The New Republic has two long pieces on urban economics this week. One is by Ed Glaeser; it's nominally a review of Traffic, by Tom Vanderbilt (a tremendous book), but Glaeser also uses his platform to discuss urban issues more generally. The second—this week's cover story—is by Alan Ehrenhalt, an editor of Governing magazine and a frequent commentator on urban issues. The two articles are not necessarily compatible.

Glaeser dismisses the commentators who claim that we're on the brink of a radical shift in the urban landscape:
The housing stock is durable and valuable, and all those shiny new homes on the edges of Atlanta and Phoenix are not going to be abandoned anytime soon. As long as those homes are occupied, the people living in them will drive. They have to drive. Attempts to service these low-density areas with rail are enormously expensive undertakings that can never be justified on the basis of ridership.
Ehrenhalt seems to be one of the commentators Glaeser is dismissing. Ehrenhalt's thesis is that:
[W]e are living at a moment in which the massive outward migration of the affluent that characterized the second half of the twentieth century is coming to an end.
...
As [the affluent move to central cities], others will find themselves forced to live in less desirable places—now defined as those further from the center of the metropolis. And, as this happens, suburbs that never dreamed of being entry points for immigrants will have to cope with new realities.
g As I've noted before, the idea that the rich and the poor are going to switch places is stupid. The problem is, I'm not really sure Ehrenhalt believes his own thesis. He concedes so many points and offers so may qualifiers that his argument basically boils down to the claim that Chicago is undergoing a "demographic inversion," even though most other cities aren't. For example, Ehrenhalt concedes:
We are not witnessing the abandonment of the suburbs or a movement of millions of people back to the city all at once.
He also concedes that "[i]n most metropolitan areas, in the first few years of the twenty-first century, many more people have moved to the suburbs than have moved downtown." Most importantly, he admits that "[t]he bulk of the married-with-children middle-class has not only been living in the suburbs, it has been moving to the suburbs."

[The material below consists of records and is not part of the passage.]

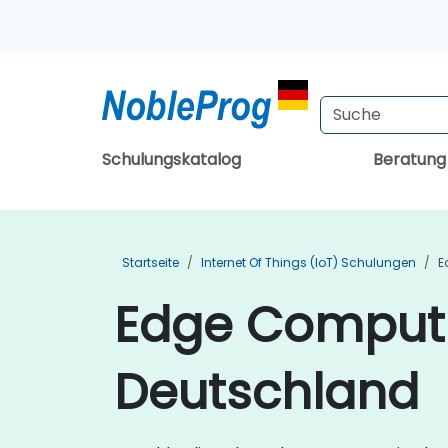
Schulungskatalog
Beratun
Startseite
Internet Of Things (IoT) Schulungen
E
Edge Computi
Deutschland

Ehrenhalt is completely oblivious to the fact that residential preferences are dynamic. So when he sees that young people want to live in cities more than the suburbs, he interprets this as a generational change in attitudes that will have far-reaching ramifications. Yes, it's true that young people view cities as cool places to live; but then they grow older, get married, and have kids. This completely changes their prefereces, because now the most important factors are very likely to be school quality and crime. Ehrenhalt notes that crime rates have fallen in central cities, but for the purposes of housing decisions, what matters is relative crime rates. And urban crime rates are still higher than suburban crime rates.

I very much disagree with Ehrenralt's thesis, but overall his piece wasn't actually that bad. He just forces a thesis that's unsupported by his own arguments and data. It's certainly much better than his previous ad hominem attacks on economists (not just one economist, all economists in general), that's for sure.